## Exercise
Using the data below, copy each line that includes the word "კლუბის".

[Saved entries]
*** Block opens ***

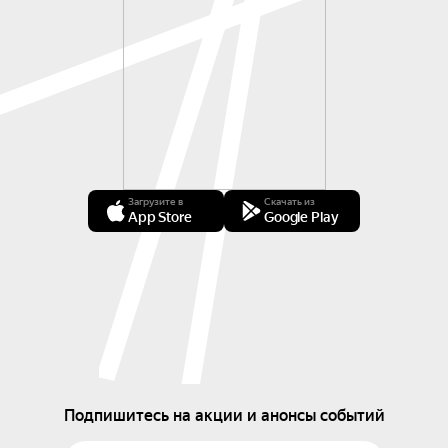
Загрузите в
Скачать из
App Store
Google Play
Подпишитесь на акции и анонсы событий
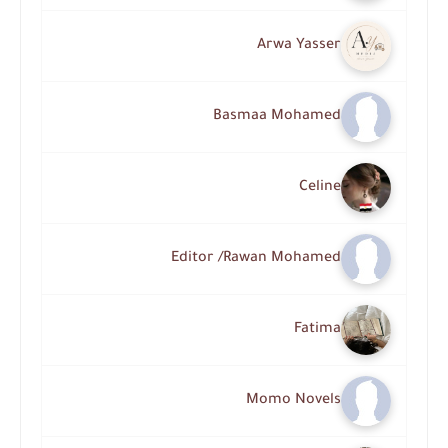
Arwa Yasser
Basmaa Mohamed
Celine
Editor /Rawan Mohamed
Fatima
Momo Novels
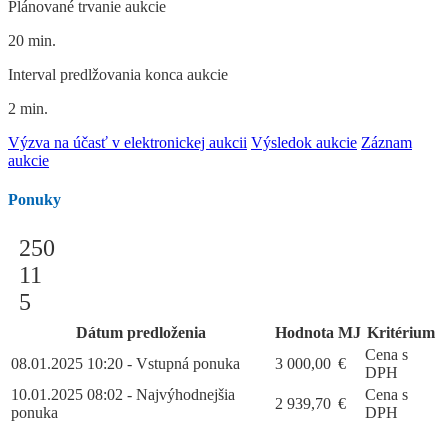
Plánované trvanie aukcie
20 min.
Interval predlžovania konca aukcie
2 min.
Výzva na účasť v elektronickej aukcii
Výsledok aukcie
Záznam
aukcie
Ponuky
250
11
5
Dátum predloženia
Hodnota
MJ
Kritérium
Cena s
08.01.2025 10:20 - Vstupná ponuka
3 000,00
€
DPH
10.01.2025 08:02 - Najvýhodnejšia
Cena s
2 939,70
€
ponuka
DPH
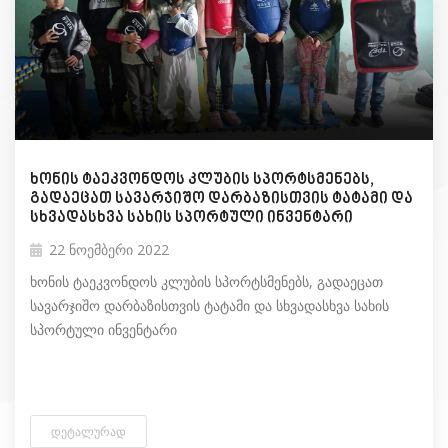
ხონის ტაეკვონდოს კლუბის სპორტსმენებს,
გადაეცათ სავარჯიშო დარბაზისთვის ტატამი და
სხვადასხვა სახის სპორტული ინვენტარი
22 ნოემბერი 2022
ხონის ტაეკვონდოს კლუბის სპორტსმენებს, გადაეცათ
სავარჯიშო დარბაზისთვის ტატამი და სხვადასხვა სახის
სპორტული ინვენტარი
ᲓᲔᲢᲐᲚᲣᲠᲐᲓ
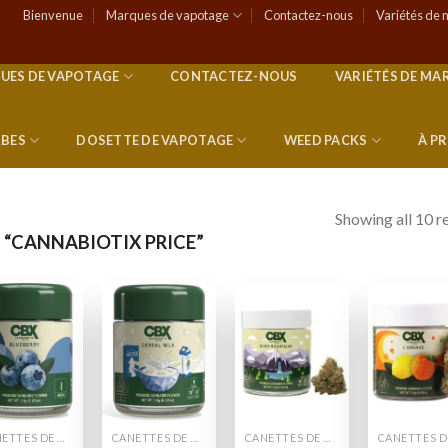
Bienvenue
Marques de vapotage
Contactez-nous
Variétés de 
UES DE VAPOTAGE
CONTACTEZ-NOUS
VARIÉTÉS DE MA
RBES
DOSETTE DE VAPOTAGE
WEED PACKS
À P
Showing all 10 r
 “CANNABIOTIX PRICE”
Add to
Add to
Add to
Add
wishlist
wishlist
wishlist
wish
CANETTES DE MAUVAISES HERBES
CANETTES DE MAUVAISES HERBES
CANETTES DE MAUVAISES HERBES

*** Block closes ***

## Written answer
ხონის ტაეკვონდოს კლუბის სპორტსმენებს,
ხონის ტაეკვონდოს კლუბის სპორტსმენებს, გადაეცათ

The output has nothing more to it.